Problem to work on
Apart from the images, reproduce all of the data word for word.

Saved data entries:
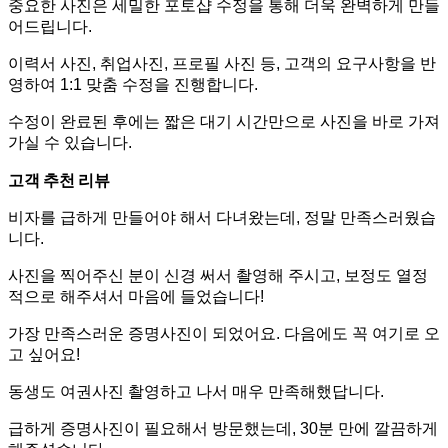
중요한 사진은 세밀한 포토샵 수정을 통해 더욱 완벽하게 만들
어드립니다.
이력서 사진, 취업사진, 프로필 사진 등, 고객의 요구사항을 반
영하여 1:1 맞춤 수정을 진행합니다.
수정이 완료된 후에는 짧은 대기 시간만으로 사진을 바로 가져
가실 수 있습니다.
고객 추천 리뷰
비자를 급하게 만들어야 해서 다녀왔는데, 정말 만족스러웠습
니다.
사진을 찍어주신 분이 신경 써서 촬영해 주시고, 보정도 열정
적으로 해주셔서 마음에 들었습니다!
가장 만족스러운 증명사진이 되었어요. 다음에도 꼭 여기로 오
고 싶어요!
동생도 여권사진 촬영하고 나서 매우 만족해했답니다.
급하게 증명사진이 필요해서 방문했는데, 30분 만에 깔끔하게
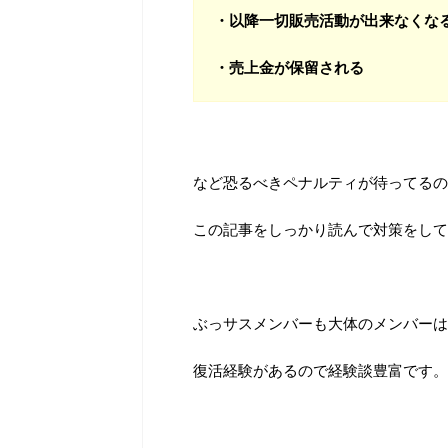
・以降一切販売活動が出来なくな
・売上金が保留される
など恐るべきペナルティが待ってるの
この記事をしっかり読んで対策をして
ぶっサスメンバーも大体のメンバーは
復活経験があるので経験談豊富です。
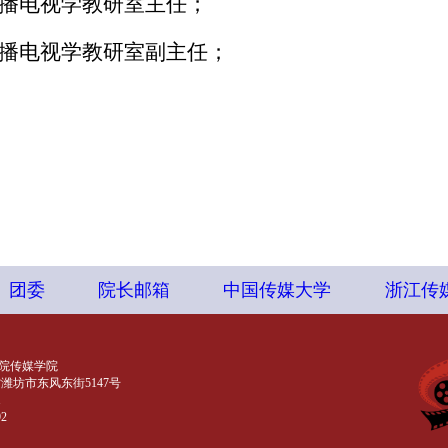
播电视学教研室主任；
播电视学教研室副主任；
团委
院长邮箱
中国传媒大学
浙江传
院传媒学院
潍坊市东风东街5147号
1
2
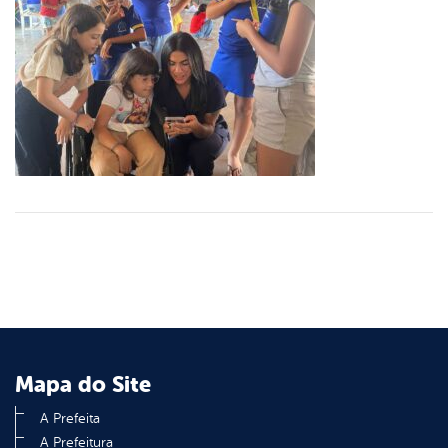
Mapa do Site
A Prefeita
A Prefeitura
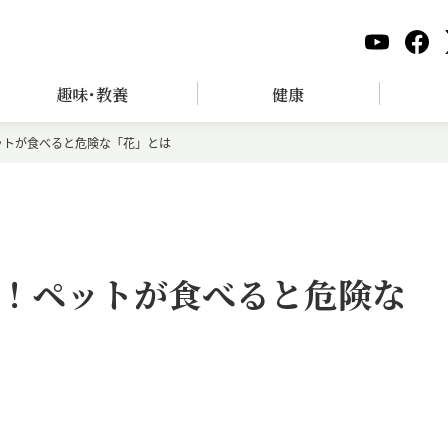
趣味･教養
健康
ットが食べると危険な「花」とは
！ペットが食べると危険な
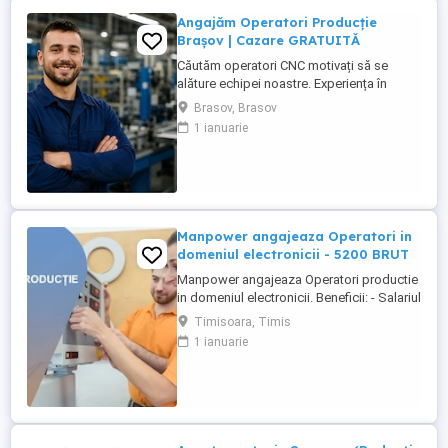
Angajăm Operatori Producție
Brașov | Cazare GRATUITĂ
Căutăm operatori CNC motivați să se
alăture echipei noastre. Experiența în
domeniu reprezintă un avantaj. Oferim:
Brasov, Brasov
Cazare GRATUITĂ în apartamente complet
1 ianuarie
utilate; Pachet salarial atractiv; Transport
local asigurat; Ore suplimentare plătite cu
200%; Spor de noapte de 25%; Prime de
sărbători ...
Manpower angajeaza Operatori in
domeniul electronicii - 5200 BRUT
Manpower angajeaza Operatori productie
in domeniul electronicii. Beneficii: - Salariul
- 5200 (in functie de experienta in
Timisoara, Timis
domeniul electronicii); - Tichete de masa
1 ianuarie
de 35 de lei zi lucratoare; - Mediu de lucru
modern si stabil; - Oportunitati de
dezvoltare profesionala; Transportul este
asigurat ...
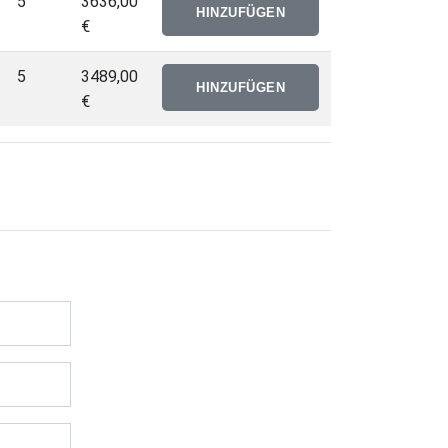
5
3636,00
€
5
3489,00
€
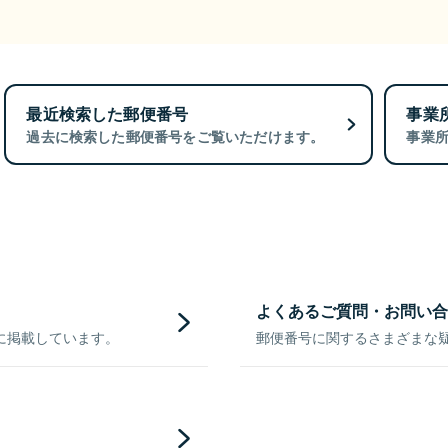
最近検索した郵便番号
事業
過去に検索した郵便番号をご覧いただけます。
事業
よくあるご質問・お問い合
に掲載しています。
郵便番号に関するさまざまな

Exercise output
중요한 사진은 세밀한 포토샵 수정을 통해 더욱 완벽하게 만들
어드립니다.
이력서 사진, 취업사진, 프로필 사진 등, 고객의 요구사항을 반
영하여 1:1 맞춤 수정을 진행합니다.
수정이 완료된 후에는 짧은 대기 시간만으로 사진을 바로 가져
가실 수 있습니다.
고객 추천 리뷰
비자를 급하게 만들어야 해서 다녀왔는데, 정말 만족스러웠습
니다.
사진을 찍어주신 분이 신경 써서 촬영해 주시고, 보정도 열정
적으로 해주셔서 마음에 들었습니다!
가장 만족스러운 증명사진이 되었어요. 다음에도 꼭 여기로 오
고 싶어요!
동생도 여권사진 촬영하고 나서 매우 만족해했답니다.
급하게 증명사진이 필요해서 방문했는데, 30분 만에 깔끔하게
・以降一切販売活動が出来なくな
・売上金が保留される
など恐るべきペナルティが待ってるの
この記事をしっかり読んで対策をして
ぶっサスメンバーも大体のメンバーは
復活経験があるので経験談豊富です。
播电视学教研室主任；
播电视学教研室副主任；
团委
院长邮箱
中国传媒大学
浙江传
院传媒学院
潍坊市东风东街5147号
1
2
Mapa do Site
A Prefeita
A Prefeitura
趣味･教養
健康
ットが食べると危険な「花」とは
！ペットが食べると危険な
Angajăm Operatori Producție
Brașov | Cazare GRATUITĂ
Căutăm operatori CNC motivați să se
alăture echipei noastre. Experiența în
domeniu reprezintă un avantaj. Oferim:
Brasov, Brasov
Cazare GRATUITĂ în apartamente complet
1 ianuarie
utilate; Pachet salarial atractiv; Transport
local asigurat; Ore suplimentare plătite cu
200%; Spor de noapte de 25%; Prime de
sărbători ...
Manpower angajeaza Operatori in
domeniul electronicii - 5200 BRUT
Manpower angajeaza Operatori productie
in domeniul electronicii. Beneficii: - Salariul
- 5200 (in functie de experienta in
Timisoara, Timis
domeniul electronicii); - Tichete de masa
1 ianuarie
de 35 de lei zi lucratoare; - Mediu de lucru
modern si stabil; - Oportunitati de
dezvoltare profesionala; Transportul este
asigurat ...
5
3636,00
€
5
3489,00
€
最近検索した郵便番号
事業
過去に検索した郵便番号をご覧いただけます。
事業
よくあるご質問・お問い合
に掲載しています。
郵便番号に関するさまざまな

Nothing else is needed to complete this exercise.